• **Work to be completed**
Lines before the one containing "Дополнительно" are left out; output the rest of the data exactly, through the final line.

• **Available records**
┄┄┄┄┄┄┄┄┄┄┄┄┄┄┄┄┄┄┄┄

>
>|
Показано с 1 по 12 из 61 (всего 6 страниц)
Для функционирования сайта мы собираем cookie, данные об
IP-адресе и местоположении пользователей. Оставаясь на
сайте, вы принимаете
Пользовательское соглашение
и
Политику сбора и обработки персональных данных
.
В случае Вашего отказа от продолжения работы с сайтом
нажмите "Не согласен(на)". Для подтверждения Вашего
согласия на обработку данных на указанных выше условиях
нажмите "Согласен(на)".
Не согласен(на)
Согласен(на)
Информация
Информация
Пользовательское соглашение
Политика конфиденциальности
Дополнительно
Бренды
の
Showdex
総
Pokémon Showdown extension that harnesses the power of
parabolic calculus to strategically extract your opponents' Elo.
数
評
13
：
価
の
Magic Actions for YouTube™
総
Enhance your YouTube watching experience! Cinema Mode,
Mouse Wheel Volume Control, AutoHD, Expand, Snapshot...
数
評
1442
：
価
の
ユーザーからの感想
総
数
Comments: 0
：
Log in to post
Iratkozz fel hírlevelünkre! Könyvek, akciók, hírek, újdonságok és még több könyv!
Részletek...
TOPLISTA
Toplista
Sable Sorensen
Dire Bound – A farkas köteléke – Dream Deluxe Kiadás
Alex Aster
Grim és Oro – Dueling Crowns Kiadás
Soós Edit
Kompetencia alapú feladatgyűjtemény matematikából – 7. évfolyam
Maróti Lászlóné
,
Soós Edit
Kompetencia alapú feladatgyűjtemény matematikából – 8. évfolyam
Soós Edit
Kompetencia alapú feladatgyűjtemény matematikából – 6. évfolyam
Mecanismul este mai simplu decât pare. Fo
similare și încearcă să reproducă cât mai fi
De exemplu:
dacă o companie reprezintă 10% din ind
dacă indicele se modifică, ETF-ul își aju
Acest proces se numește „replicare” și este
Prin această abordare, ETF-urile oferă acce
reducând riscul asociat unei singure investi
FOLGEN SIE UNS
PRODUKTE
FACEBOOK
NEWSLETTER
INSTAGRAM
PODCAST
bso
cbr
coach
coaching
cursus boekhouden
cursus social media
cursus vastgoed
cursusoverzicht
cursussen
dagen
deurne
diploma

┄┄┄┄┄┄┄┄┄┄┄┄┄┄┄┄┄┄┄┄

• **Output of the task**
Дополнительно
Бренды
の
Showdex
総
Pokémon Showdown extension that harnesses the power of
parabolic calculus to strategically extract your opponents' Elo.
数
評
13
：
価
の
Magic Actions for YouTube™
総
Enhance your YouTube watching experience! Cinema Mode,
Mouse Wheel Volume Control, AutoHD, Expand, Snapshot...
数
評
1442
：
価
の
ユーザーからの感想
総
数
Comments: 0
：
Log in to post
Iratkozz fel hírlevelünkre! Könyvek, akciók, hírek, újdonságok és még több könyv!
Részletek...
TOPLISTA
Toplista
Sable Sorensen
Dire Bound – A farkas köteléke – Dream Deluxe Kiadás
Alex Aster
Grim és Oro – Dueling Crowns Kiadás
Soós Edit
Kompetencia alapú feladatgyűjtemény matematikából – 7. évfolyam
Maróti Lászlóné
,
Soós Edit
Kompetencia alapú feladatgyűjtemény matematikából – 8. évfolyam
Soós Edit
Kompetencia alapú feladatgyűjtemény matematikából – 6. évfolyam
Mecanismul este mai simplu decât pare. Fo
similare și încearcă să reproducă cât mai fi
De exemplu:
dacă o companie reprezintă 10% din ind
dacă indicele se modifică, ETF-ul își aju
Acest proces se numește „replicare” și este
Prin această abordare, ETF-urile oferă acce
reducând riscul asociat unei singure investi
FOLGEN SIE UNS
PRODUKTE
FACEBOOK
NEWSLETTER
INSTAGRAM
PODCAST
bso
cbr
coach
coaching
cursus boekhouden
cursus social media
cursus vastgoed
cursusoverzicht
cursussen
dagen
deurne
diploma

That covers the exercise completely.